Directions for this task: Copy out all lines of the material below in which "Connor" occurs.

Dataset extract:
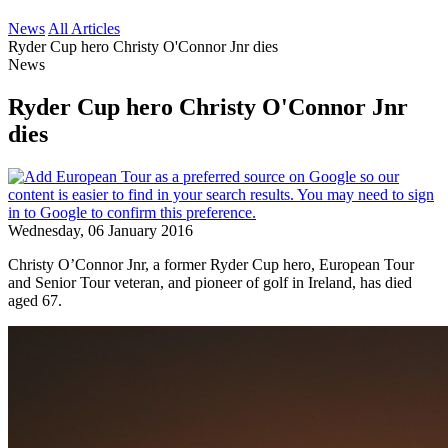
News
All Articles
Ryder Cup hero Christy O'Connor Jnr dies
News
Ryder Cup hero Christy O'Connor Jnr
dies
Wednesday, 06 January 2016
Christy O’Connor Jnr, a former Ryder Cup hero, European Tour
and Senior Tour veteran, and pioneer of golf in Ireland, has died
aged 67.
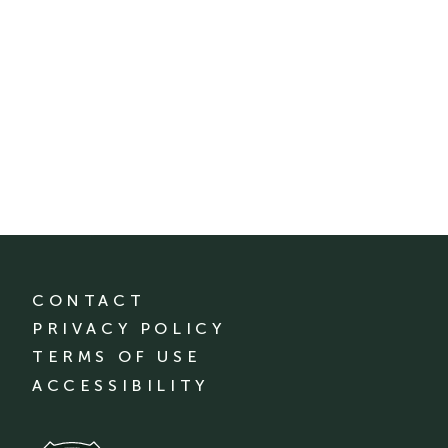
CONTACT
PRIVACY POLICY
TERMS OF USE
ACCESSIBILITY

...

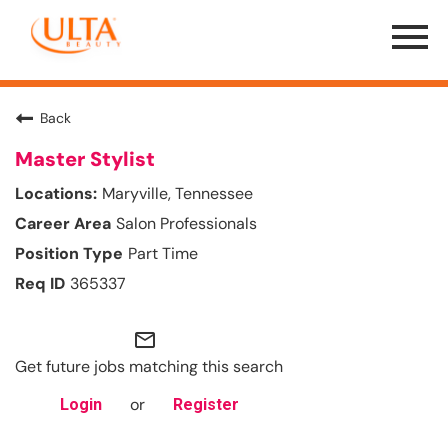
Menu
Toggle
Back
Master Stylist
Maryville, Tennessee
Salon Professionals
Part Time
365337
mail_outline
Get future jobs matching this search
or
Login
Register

Solution for this task:
Ryder Cup hero Christy O'Connor Jnr dies
Ryder Cup hero Christy O'Connor Jnr
Christy O’Connor Jnr, a former Ryder Cup hero, European Tour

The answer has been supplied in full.